START Data for processing
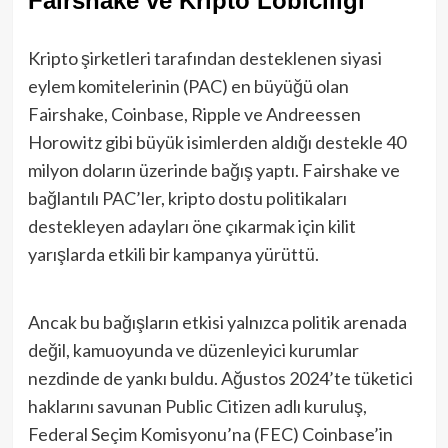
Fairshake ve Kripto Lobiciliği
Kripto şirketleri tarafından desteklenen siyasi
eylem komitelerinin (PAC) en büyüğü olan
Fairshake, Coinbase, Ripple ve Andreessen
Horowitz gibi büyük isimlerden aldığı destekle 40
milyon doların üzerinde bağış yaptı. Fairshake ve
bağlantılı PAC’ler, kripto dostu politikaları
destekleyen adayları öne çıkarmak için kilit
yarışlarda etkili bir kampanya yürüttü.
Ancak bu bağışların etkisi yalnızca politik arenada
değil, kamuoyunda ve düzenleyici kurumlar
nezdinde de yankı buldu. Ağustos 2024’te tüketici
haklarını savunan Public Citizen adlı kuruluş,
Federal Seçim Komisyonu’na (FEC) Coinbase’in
END Data for processing
START Data for processing
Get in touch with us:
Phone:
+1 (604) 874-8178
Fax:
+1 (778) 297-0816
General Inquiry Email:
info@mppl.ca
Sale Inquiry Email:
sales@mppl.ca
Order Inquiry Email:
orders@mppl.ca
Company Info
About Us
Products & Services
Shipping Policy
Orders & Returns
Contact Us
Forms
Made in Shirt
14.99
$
END Data for processing
**Work required**
Begin with the line above that has "değil, kamuoyunda ve düzenleyici kurumlar" and continue through the line that has "Federal Seçim Komisyonu’na (FEC) Coinbase’in", setting each one down exactly. Stop there.

**Answer space**
değil, kamuoyunda ve düzenleyici kurumlar
nezdinde de yankı buldu. Ağustos 2024’te tüketici
haklarını savunan Public Citizen adlı kuruluş,
Federal Seçim Komisyonu’na (FEC) Coinbase’in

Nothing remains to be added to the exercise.